2006-05-31
QUARTA-CRESCENTE
Risoleta Pinto Pedro


DA DEUSA AO DINHEIRO       





Afinal, que é o dinheiro, esse adorado, cobiçado, desprezado, invejado, escasso ou abundante, excessivo ou inexistente, afinal, o que é o dinheiro, esse servo tão ignorado, esse servo tão omnipresente, esse servo tão despótico, essa obsessão, esse desconhecido?

As crianças gostam de dinheiro, não sei se as crianças ainda têm porquinhos que vão engordando com as suas moedas, mas é uma das boas memórias da minha infância, no meu caso sendo especialmente significativo, porque nunca fui especialmente ligada a dinheiro, donde deduzo que haveria aí uma outra coisa, anterior ao relacionamento que os adultos adoptam com o dinheiro.

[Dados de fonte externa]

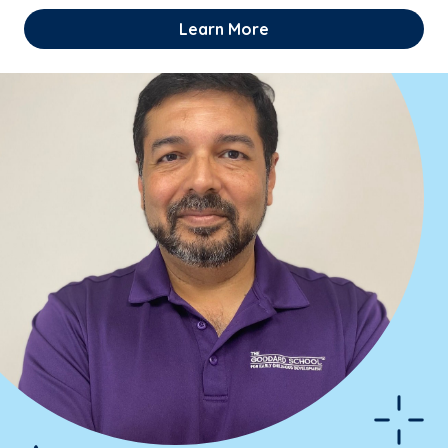
Learn More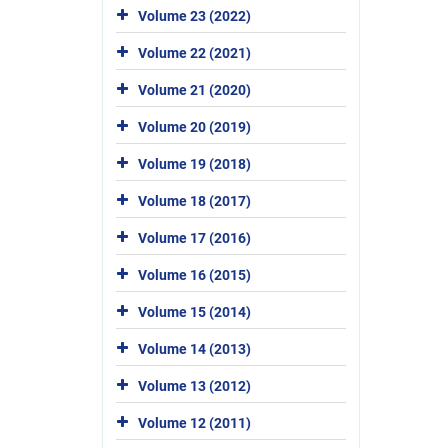
Volume 23 (2022)
Volume 22 (2021)
Volume 21 (2020)
Volume 20 (2019)
Volume 19 (2018)
Volume 18 (2017)
Volume 17 (2016)
Volume 16 (2015)
Volume 15 (2014)
Volume 14 (2013)
Volume 13 (2012)
Volume 12 (2011)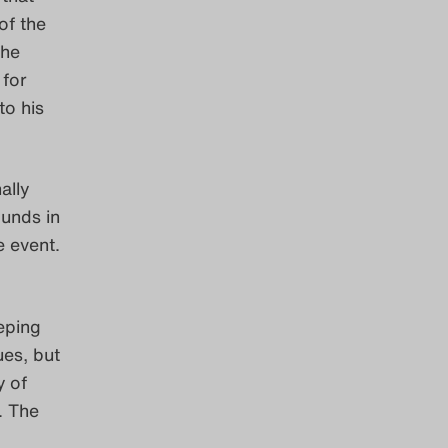
of the
the
 for
to his
ally
unds in
e event.
eping
ues, but
y of
. The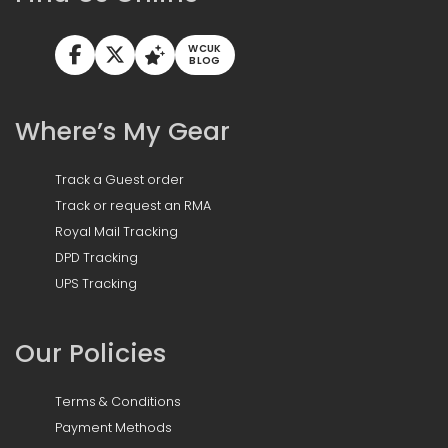
WCUK
BLOG
Where’s My Gear
Track a Guest order
Track or request an RMA
Royal Mail Tracking
DPD Tracking
UPS Tracking
Our Policies
Terms & Conditions
Payment Methods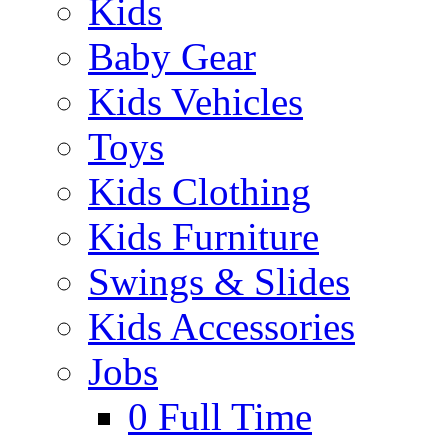
Kids
Baby Gear
Kids Vehicles
Toys
Kids Clothing
Kids Furniture
Swings & Slides
Kids Accessories
Jobs
0
Full Time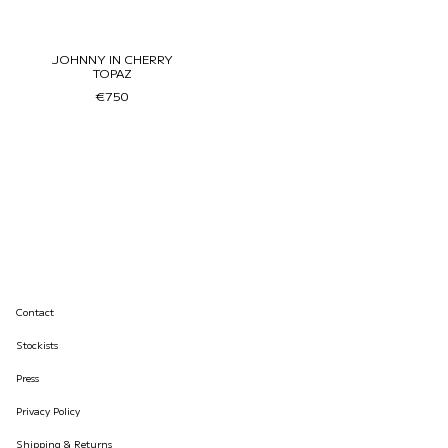
JOHNNY IN CHERRY
TOPAZ
€750
Contact
Stockists
Press
Privacy Policy
Shipping & Returns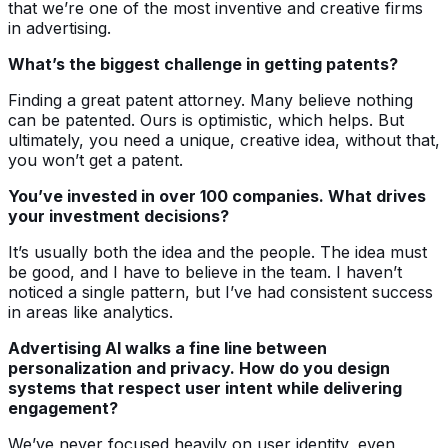
that we’re one of the most inventive and creative firms
in advertising.
What’s the biggest challenge in getting patents?
Finding a great patent attorney. Many believe nothing
can be patented. Ours is optimistic, which helps. But
ultimately, you need a unique, creative idea, without that,
you won’t get a patent.
You’ve invested in over 100 companies. What drives
your investment decisions?
It’s usually both the idea and the people. The idea must
be good, and I have to believe in the team. I haven’t
noticed a single pattern, but I’ve had consistent success
in areas like analytics.
Advertising AI walks a fine line between
personalization and privacy. How do you design
systems that respect user intent while delivering
engagement?
We’ve never focused heavily on user identity, even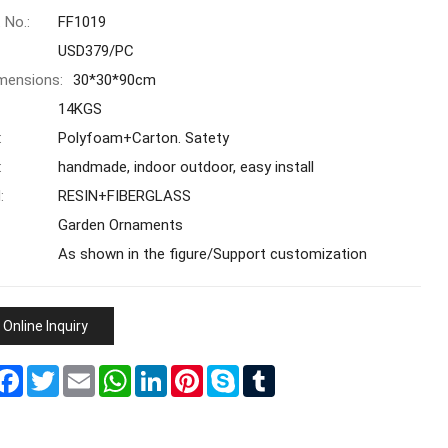
 No.:
FF1019
USD379/PC
mensions:
30*30*90cm
14KGS
:
Polyfoam+Carton. Satety
:
handmade, indoor outdoor, easy install
:
RESIN+FIBERGLASS
Garden Ornaments
As shown in the figure/Support customization
Online Inquiry
hare
Facebook
Twitter
Email
WhatsApp
LinkedIn
Pinterest
Skype
Tumblr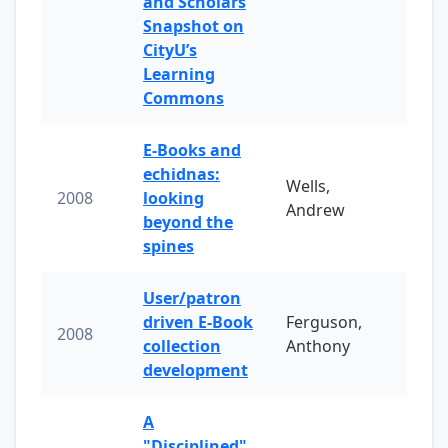
and Scholars
Snapshot on
CityU’s
Learning
Commons
E-Books and
echidnas:
Wells,
2008
looking
Andrew
beyond the
spines
User/patron
driven E-Book
Ferguson,
2008
collection
Anthony
development
A
"Disciplined"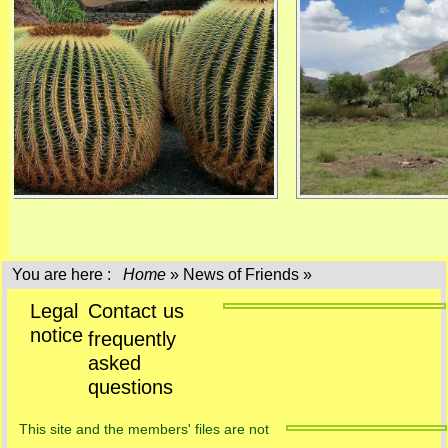
You are here :
Home
»
News of Friends
»
Legal
Contact us
notice
frequently
asked
questions
This site and the members' files are not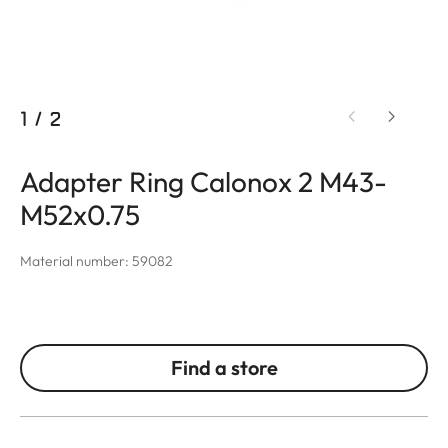
1
/
2
Adapter Ring Calonox 2 M43-
M52x0.75
Material number: 59082
Find a store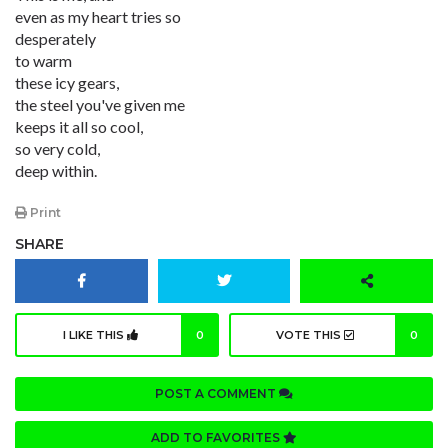
even as my heart tries so
desperately
to warm
these icy gears,
the steel you've given me
keeps it all so cool,
so very cold,
deep within.
Print
SHARE
I LIKE THIS
0
VOTE THIS
0
POST A COMMENT
ADD TO FAVORITES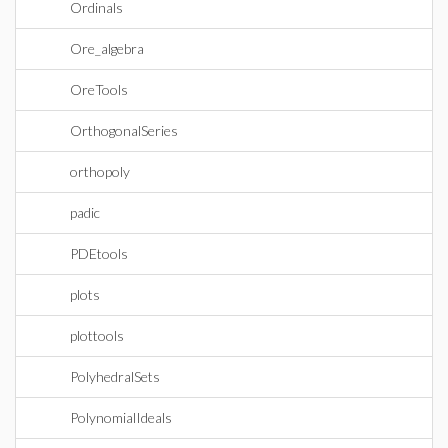
Ordinals
Ore_algebra
OreTools
OrthogonalSeries
orthopoly
padic
PDEtools
plots
plottools
PolyhedralSets
PolynomialIdeals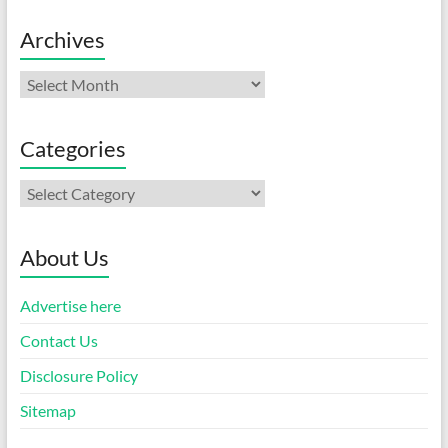
Archives
Archives
Categories
Categories
About Us
Advertise here
Contact Us
Disclosure Policy
Sitemap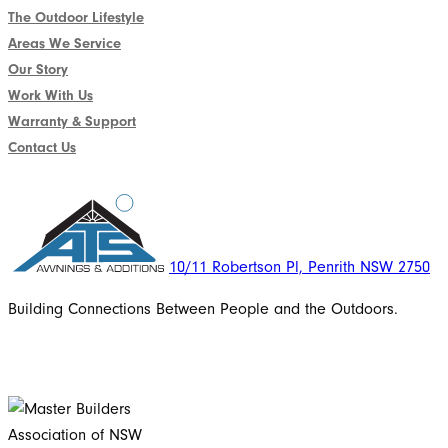
The Outdoor Lifestyle
Areas We Service
Our Story
Work With Us
Warranty & Support
Contact Us
10/11 Robertson Pl, Penrith NSW 2750
Building Connections Between People and the Outdoors.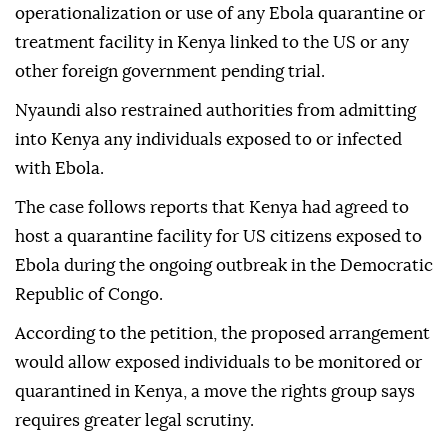
operationalization or use of any Ebola quarantine or
treatment facility in Kenya linked to the US or any
other foreign government pending trial.
Nyaundi also restrained authorities from admitting
into Kenya any individuals exposed to or infected
with Ebola.
The case follows reports that Kenya had agreed to
host a quarantine facility for US citizens exposed to
Ebola during the ongoing outbreak in the Democratic
Republic of Congo.
According to the petition, the proposed arrangement
would allow exposed individuals to be monitored or
quarantined in Kenya, a move the rights group says
requires greater legal scrutiny.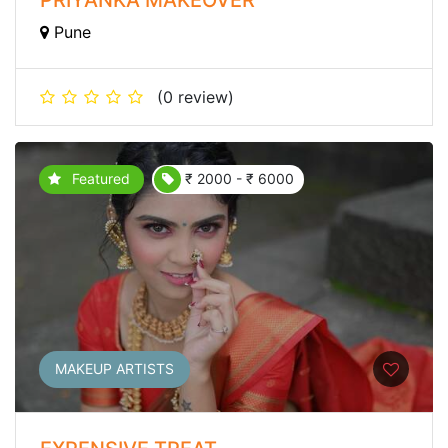
Pune
(0 review)
Featured
₹ 2000 - ₹ 6000
MAKEUP ARTISTS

As crianças gostam de dinheiro talvez porque ele lhes permite saborear a sensação de poder com que nasceram (deveriam ter nascido?) e que o dinheiro dá; elas sabem que com dinheiro elas podem ir pessoalmente comprar pastilhas, chupas, etc, o dinheiro acrescenta sinais físicos de afecto. Mas elas gostam de sentir o poder sobre o dinheiro, gostam de ser elas a adquirir, com o seu dinheiro, as coisas que o dinheiro compra; contudo, sobretudo até uma certa idade, elas não gostam de receber dinheiro pelos aniversários e efemérides. O dinheiro não é um sinal de afecto, para elas, as coisas são-no. Talvez porque o dinheiro é demasiado simbólico, é um símbolo demasiado longínquo em relação ao corpo. Não se faz nada com o dinheiro para além de trocá-lo, ele, em si, como objecto, não funciona, excepto no caso dos coleccionistas, mas essa é uma questão particular, e derivada.

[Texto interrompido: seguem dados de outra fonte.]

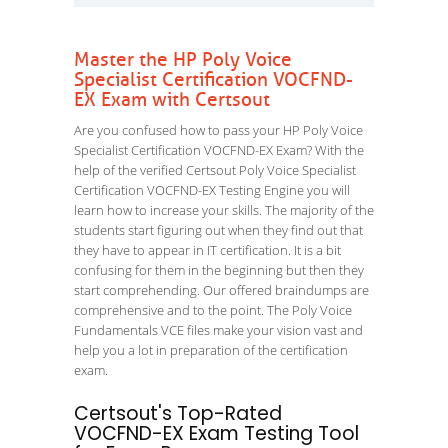
Master the HP Poly Voice
Specialist Certification VOCFND-
EX Exam with Certsout
Are you confused how to pass your HP Poly Voice
Specialist Certification VOCFND-EX Exam? With the
help of the verified Certsout Poly Voice Specialist
Certification VOCFND-EX Testing Engine you will
learn how to increase your skills. The majority of the
students start figuring out when they find out that
they have to appear in IT certification. It is a bit
confusing for them in the beginning but then they
start comprehending. Our offered braindumps are
comprehensive and to the point. The Poly Voice
Fundamentals VCE files make your vision vast and
help you a lot in preparation of the certification
exam.
Certsout's Top-Rated
VOCFND-EX Exam Testing Tool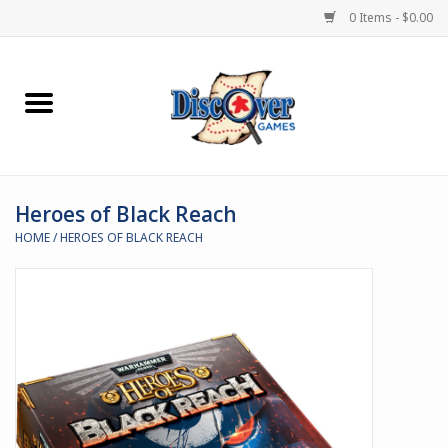
0 Items - $0.00
Home
Demented Games
Heroes of Black Reach
Miniature Games
HOME
/
HEROES OF BLACK REACH
Boardgames
Paints & Accesories
Store Theme
Black Site Studios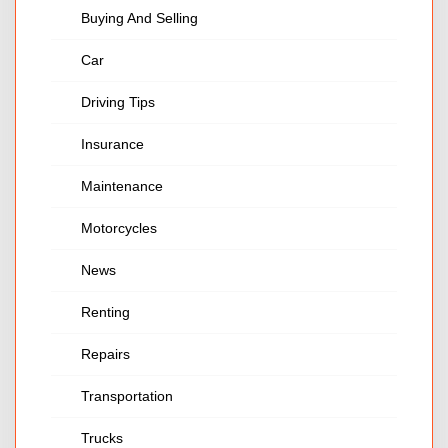
Buying And Selling
Car
Driving Tips
Insurance
Maintenance
Motorcycles
News
Renting
Repairs
Transportation
Trucks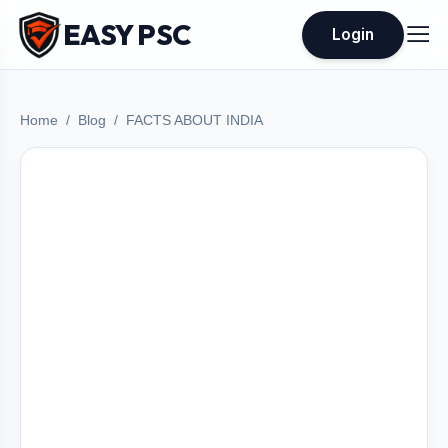
EASY PSC
Login
Home
Blog
FACTS ABOUT INDIA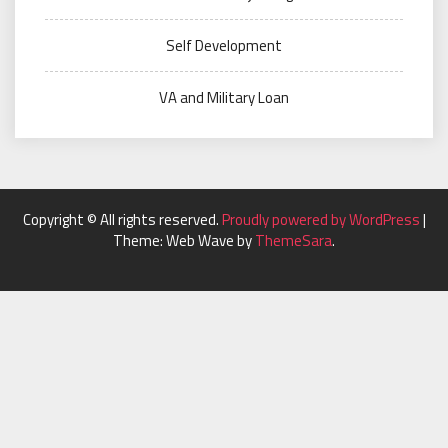
Self Development
VA and Military Loan
Copyright © All rights reserved.
Proudly powered by WordPress
|
Theme: Web Wave by
ThemeSara
.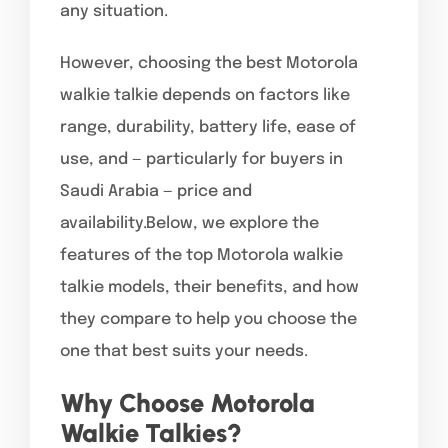
any situation.
However, choosing the best Motorola
walkie talkie depends on factors like
range, durability, battery life, ease of
use, and — particularly for buyers in
Saudi Arabia — price and
availability.Below, we explore the
features of the top Motorola walkie
talkie models, their benefits, and how
they compare to help you choose the
one that best suits your needs.
Why Choose Motorola
Walkie Talkies?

E cada vez isso é mais verdade, apesar das várias tentativas para o valorizar, ao longo dos tempos, como a carga ideológica aí cunhada por alguns regimes, com fotografias, símbolos, a simbologia maçónica nas notas de dólar e a simbologia de uma estética (e ética?) neo-clássica no euro, são apenas alguns dos exemplos. Mas a verdade é que se inicialmente o “objecto” desperta alguma curiosidade por si mesmo, rapidamente nos passa pelas mãos como água, como ar…

E ainda dizem que é uma energia pesada… o dinheiro escorre, o dinheiro voa, material mais fluido, mais volátil não há. E isso é bom, quando conseguirmos fazer a grande alquimia entre a leveza com que flui e a generosidade e a equidade com que o usamos. Quando conseguirmos densificá-lo e materializar nas vidas a felicidade que o dinheiro também pode dar, porque a felicidade está em toda a parte e o dinheiro também é um lugar do mundo e não há nada de errado com ele, nem connosco. Trata-se apenas de uma longa série de equívocos de que o dinheiro participa.

Moneta era a deusa do templo romano onde eram cunhadas as moedas imperiais. Afinal, então, o dinheiro é uma energia feminina! Bem me parecia que havia esperança…

Quando, simbolicamente, devalorizarmos os rectangulares cartões de crédito e nos reconciliarmos com a moeda, objecto circular como uma mandala ou como um mamilo, os cartões de crédito até podem continuar a existir, mas o dinheiro regressará finalmente ao altar onde nasceu, ao templo, e aí readquirirá a dignidade que merece. Que merecemos.